Cardiocell™ allows the heart to repair and reverse its damage that current conventional treatment cannot provide. It is therefore complementary to conventional heart failure therapy. It brings new hope and treatment option for heart failure patients who remain ill in spite of, or are ineligible for, current treatments.
Generally if you had a heart attack in the last 2 years which has resulted in severe heart failure now and you have exhausted current methods of treatment, then you may be eligible for CardiocellTM treatment. We welcome your participation in CardiocellTM pilot programme as part of Cytopeutics’ clinical study. However, you should consult your regular doctor or cardiologist to determine your eligibility criteria.
*CardiocellTM is also suitable for non-ischemia dilated cardiomyopathy. Please contact us to find out more.
2. Heart Attack
Heart attack occurs when there is sudden interruption of blood flow to the heart caused by blood clot that blocks the coronary blood vessel. This blockage and subsequent loss of blood flow causes the portion of the heart to die and become scarred and eventually leads to heart failure. Most people with heart attack complain of chest pains that feel heavy or tight. The pain may spread to involve the neck, shoulder or arms. In addition, there may also be breathing difficulty, sweating, nausea, palpitation and dizziness.
It is paramount to restore blood supply to the heart as quickly as possible. This may be done by a drug that dissolves the blood clot in the coronary, or through angioplasty to reopen the artery or with a heart bypass operation. Depending on how soon your doctor restores blood supply to the heart, your heart attack may leave you with a small degree of heart muscle damage or an extensive one.

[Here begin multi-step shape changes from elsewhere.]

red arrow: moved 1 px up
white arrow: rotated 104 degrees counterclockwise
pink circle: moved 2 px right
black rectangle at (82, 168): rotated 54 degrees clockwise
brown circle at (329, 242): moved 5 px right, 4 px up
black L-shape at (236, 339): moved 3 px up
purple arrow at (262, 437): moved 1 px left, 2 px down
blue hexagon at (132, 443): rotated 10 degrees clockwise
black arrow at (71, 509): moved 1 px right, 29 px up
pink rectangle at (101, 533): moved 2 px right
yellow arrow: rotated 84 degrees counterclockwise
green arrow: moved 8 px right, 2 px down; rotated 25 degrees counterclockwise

Unfortunately none of the conventional and current treatments above could regenerate new heart muscle to replace the permanently damaged ones caused by the heart attack. For patients with extensive damage, the heart may become weaker and inefficient and ultimately causes heart failure to occur. The permanently damaged areas of the heart become scarred and can trigger dangerous heart rhythms resulting in sudden cardiac arrests. Patients therefore have to take life-long medication to reduce the risk of either complication.

For patient who just had a heart attack, Cardiocell-EX™ treatment will repair or provide growth of new heart muscle. Cardiocell-EX™ has the ability to rejuvenate and regenerate damaged heart muscle and therefore will increase the overall strength of heart and reduce the risk developing heart failure following heart attack. In addition, Cardiocell-EX™ will replace the scarred portions of the damaged heart with viable muscle. As these scarred areas can trigger dangerous heart rhythms and cause cardiac arrest, by replacing the scar tissue, Cardiocell-EX™ not only prevents heart failure but also reduces the risk of sudden death from cardiac arrest.

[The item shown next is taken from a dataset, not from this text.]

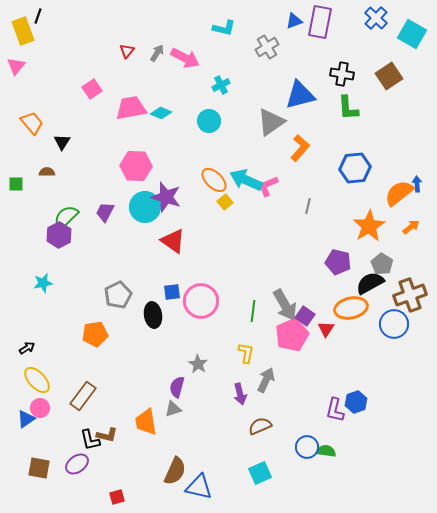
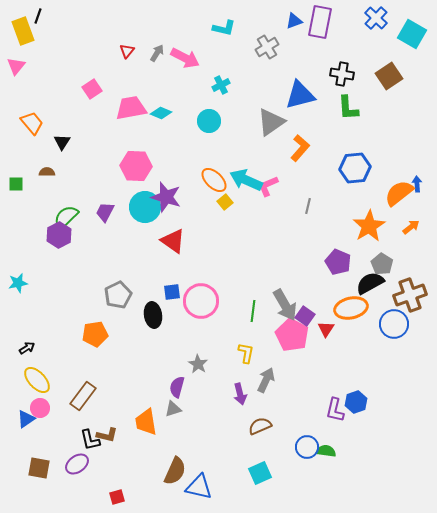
purple pentagon at (338, 262): rotated 10 degrees clockwise
cyan star at (43, 283): moved 25 px left
pink pentagon at (292, 335): rotated 20 degrees counterclockwise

In studies using cells identical to Cardiocell-EX™ for heart failure, patients benefited from symptom relief, improved exercise capacity and stamina, and reduction of angina. There is evidence of increased heart strength and contractility, reduction of heart swelling and scar tissue. There were also fewer hospitalizations for heart failure and need for surgical intervention.
Cardiocell-EX™ allows the heart to repair and reverse its damage that current conventional treatment cannot provide. It is therefore complementary to conventional heart failure therapy. It brings new hope and treatment option for heart failure patients who remain ill in spite of, or are ineligible for, current treatments.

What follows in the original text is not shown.